The production of knowledge takes many forms and has numerous agents today, such as publishing urgent research that stems from artistic, experimental, and oral traditions; scripting AI protocols to iterate liberatory narratives; and building museum collections that radically recontextualize the ethnographic as the artistic. In recent years, Indigenous artists and curators based in North America have spearheaded pathbreaking initiatives that reorient both the contemporary art landscape and the art-historical canon. For this panel discussion, four distinguished Indigenous artists and curators will speak about producing knowledge with Indigenous research frameworks.

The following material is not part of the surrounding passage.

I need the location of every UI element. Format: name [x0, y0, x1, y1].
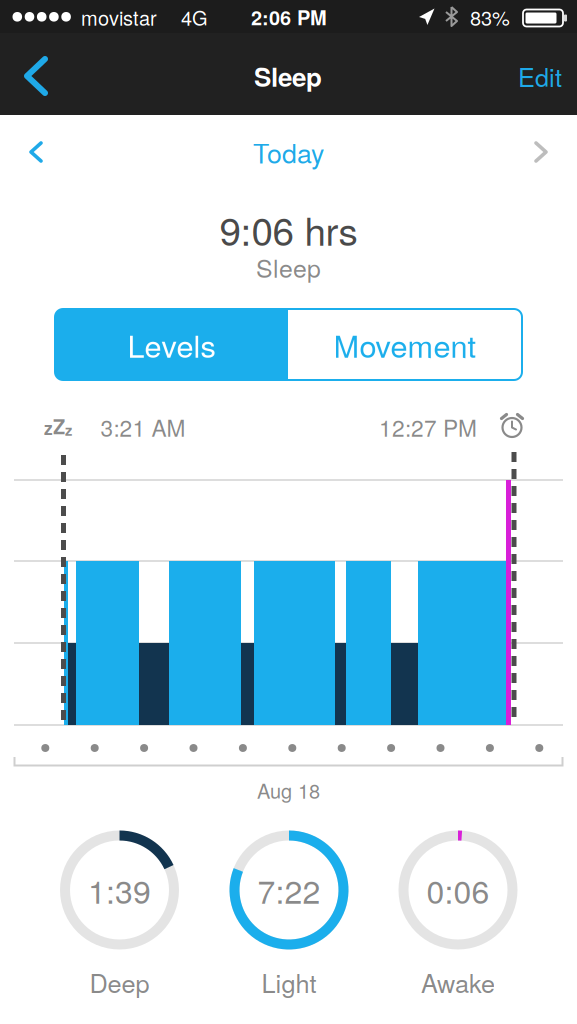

Jeffrey Gibson conceived and coedited the landmark volume An Indigenous Present (2023), which showcases diverse approaches to Indigenous concepts, forms, and media, one year before becoming the first Indigenous artist to represent the United States at the 60th Venice Biennale Arte. Also in 2023, Candice Hopkins curated the landmark exhibition Indian Theater: Performance, Art, and Self-Determination since 1969, and in 2025 published its accompanying catalogue, Native Visual Sovereignty: A Reader on Art and Performance, which theorizes performance as a conceptual framework for understanding Indigenous arts practices. Forging another approach to Indigenous studies, Suzanne Kite founded the Wíhaŋble S’a Center for Indigenous AI in 2024 at Bard College, a media lab that explores how Indigenous AI protocols and ethical machine learning can be harnessed to generate new understandings of contemporary Lakȟóta ontology. Meanwhile, Dare Turner began her tenure as the Brooklyn Museum’s first Curator of Indigenous Art in 2023, and has since fundamentally reconceived the collection strategies and presentation of artworks from the Americas spanning 3000 B.C.E. to the present. In this panel, editor, art historian, and MA Curatorial Practice faculty member Katherine Rochester invites key figures in the field of Indigenous knowledge production to discuss how they have navigated the foundational work of establishing a relatively new field of study.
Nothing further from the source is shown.